- _WORK TASK_:
Write out the data below exactly, from its first line to the line containing "zur frühkindlichen Entwicklungsförderung.", that line included.

- _SUPPLIED RECORDS_:
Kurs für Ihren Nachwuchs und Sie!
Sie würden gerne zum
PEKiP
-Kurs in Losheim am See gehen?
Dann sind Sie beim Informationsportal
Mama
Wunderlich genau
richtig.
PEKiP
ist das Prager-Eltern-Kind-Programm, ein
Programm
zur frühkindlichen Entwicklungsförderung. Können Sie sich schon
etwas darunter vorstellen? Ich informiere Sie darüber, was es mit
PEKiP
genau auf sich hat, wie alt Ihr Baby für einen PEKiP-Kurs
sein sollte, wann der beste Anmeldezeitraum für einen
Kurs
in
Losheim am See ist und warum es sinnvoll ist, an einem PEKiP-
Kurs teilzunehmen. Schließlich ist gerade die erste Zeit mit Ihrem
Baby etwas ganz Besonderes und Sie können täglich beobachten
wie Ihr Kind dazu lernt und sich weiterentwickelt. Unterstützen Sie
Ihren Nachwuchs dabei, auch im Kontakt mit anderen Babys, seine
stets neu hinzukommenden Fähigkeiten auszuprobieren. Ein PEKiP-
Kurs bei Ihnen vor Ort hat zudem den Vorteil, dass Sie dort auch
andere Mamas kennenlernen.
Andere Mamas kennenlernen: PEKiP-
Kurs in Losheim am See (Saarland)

- _OUTPUT_:
Kurs für Ihren Nachwuchs und Sie!
Sie würden gerne zum
PEKiP
-Kurs in Losheim am See gehen?
Dann sind Sie beim Informationsportal
Mama
Wunderlich genau
richtig.
PEKiP
ist das Prager-Eltern-Kind-Programm, ein
Programm
zur frühkindlichen Entwicklungsförderung. Können Sie sich schon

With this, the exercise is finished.